We believe that work can and should be a force for good.

When work is good, people are fulfilled, businesses are productive, and both the economy and society as a whole flourish. The CIPD are urging the next UK government, whichever party it may be, to work with employers to take action in four key areas to support good work:

• governance and pay
• diversity and inclusion
• education and skills
• modern working practices.

“Work can, and should, be a force for good, for all. Good work is purposeful. Good work is safe and inclusive. Good work exists for the long-term benefit of individuals, organisations and society. These are the fundamental principles of good work.” 

The speech from CIPD Chief Executive Peter Cheese as he unveiled their Manifesto for Work at a high profile RSA event in London earlier this year.
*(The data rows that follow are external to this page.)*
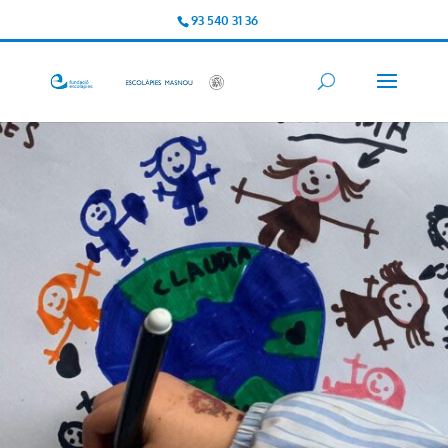
93 540 31 36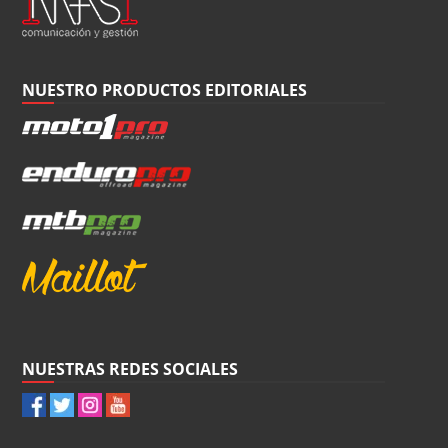
NUESTRO PRODUCTOS EDITORIALES
NUESTRAS REDES SOCIALES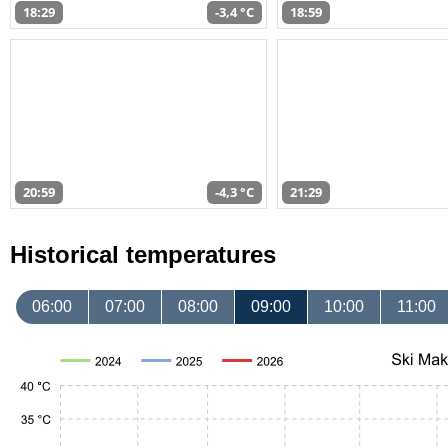
18:29
-3,4 °C
18:59
20:59
-4,3 °C
21:29
Historical temperatures
06:00
07:00
08:00
09:00
10:00
11:00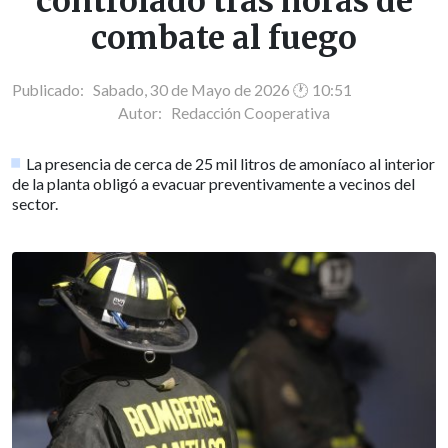
controlado tras horas de
combate al fuego
Publicado: Sabado, 30 de Mayo de 2026 🕐 10:51
Autor:
Redacción Cooperativa
La presencia de cerca de 25 mil litros de amoníaco al interior
de la planta obligó a evacuar preventivamente a vecinos del
sector.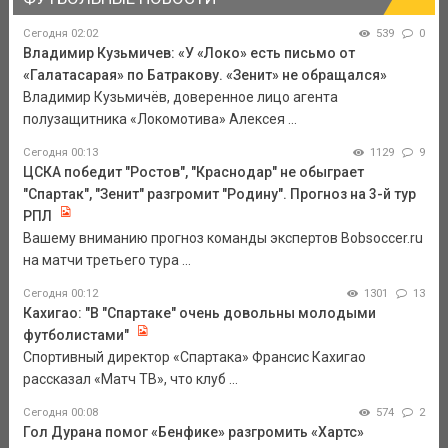
Сегодня 02:02
539
0
Владимир Кузьмичев: «У «Локо» есть письмо от
«Галатасарая» по Батракову. «Зенит» не обращался»
Владимир Кузьмичёв, доверенное лицо агента
полузащитника «Локомотива» Алексея ...
Сегодня 00:13
1129
9
ЦСКА победит "Ростов", "Краснодар" не обыграет
"Спартак", "Зенит" разгромит "Родину". Прогноз на 3-й тур
РПЛ
Вашему вниманию прогноз команды экспертов Bobsoccer.ru
на матчи третьего тура ...
Сегодня 00:12
1301
13
Кахигао: "В "Спартаке" очень довольны молодыми
футболистами"
Спортивный директор «Спартака» Франсис Кахигао
рассказал «Матч ТВ», что клуб ...
Сегодня 00:08
574
2
Гол Дурана помог «Бенфике» разгромить «Хартс»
The RSA’s Good Work initiative echoes many of the core themes in the CIPD Manifesto, and they were delighted to be supporting it to prompt the change needed to deliver better work and better working lives.

As experts in people, work and change, the CIPD’s members have a crucial role to play in improving work and working lives at an organisational level.

Work should do more than meet our basic financial needs and contribute to economic growth; it should also improve the quality of our lives by giving us meaning and purpose and contributing to our overall well-being.

Yet work is stressful; the average cost of absence stands at £554 per employee per year – a cost that less than two-fifths of organisations regularly monitor. And 38% of employees report feeling under excessive pressure at work at least once a week. Our Blog Employee Well-being – Are you doing enough? highlights the need for companies to implement a wellbeing programme, to encourage their employees to lead a healthy and less stressful life.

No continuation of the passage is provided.